Le conseil de surveillance de Facebook a vu le jour récemment, à l’initiative du groupe californien, soucieux de gagner en crédibilité quant au problème de la modération, après de nombreux scandales.
Ses membres indépendants, des personnalités de la société civile, sont chargés d’évaluer des mesures de la plateforme portant sur certains contenus jugés problématiques et de rendre des avis contraignants.

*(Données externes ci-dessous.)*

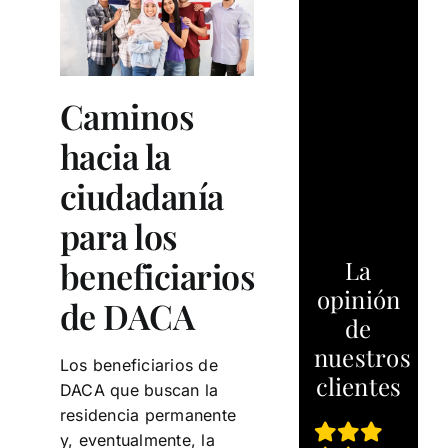
Caminos
hacia la
ciudadanía
para los
beneficiarios
La
opinión
de DACA
de
nuestros
Los beneficiarios de
clientes
DACA que buscan la
residencia permanente
y, eventualmente, la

Fin janvier, il a tranché ses premiers contentieux, sur des sujets allant de seins nus montrés pour une campagne contre le cancer aux tensions politiques qui ont cours au Myanmar.
Sa décision sur Donald Trump est évidemment très attendue, comme en témoigne le flot d’opinions reçues jusqu’à vendredi, la date limite pour le public souhaitant donner son avis.
De nombreuses organisations non gouvernementales (ONG) y ont vu une occasion de rappeler le rôle joué, selon elles, par les réseaux sociaux, où des mouvements violents ont pu s’organiser depuis des années, propager de fausses rumeurs et rallier de nombreux utilisateurs.
Facebook a permis des mois de mensonges de Trump sur les élections, parce qu’il apportait de l’attention des utilisateurs et des profits à sa plateforme, a déclaré Jim Steyer, président de l’association Common Sense Media.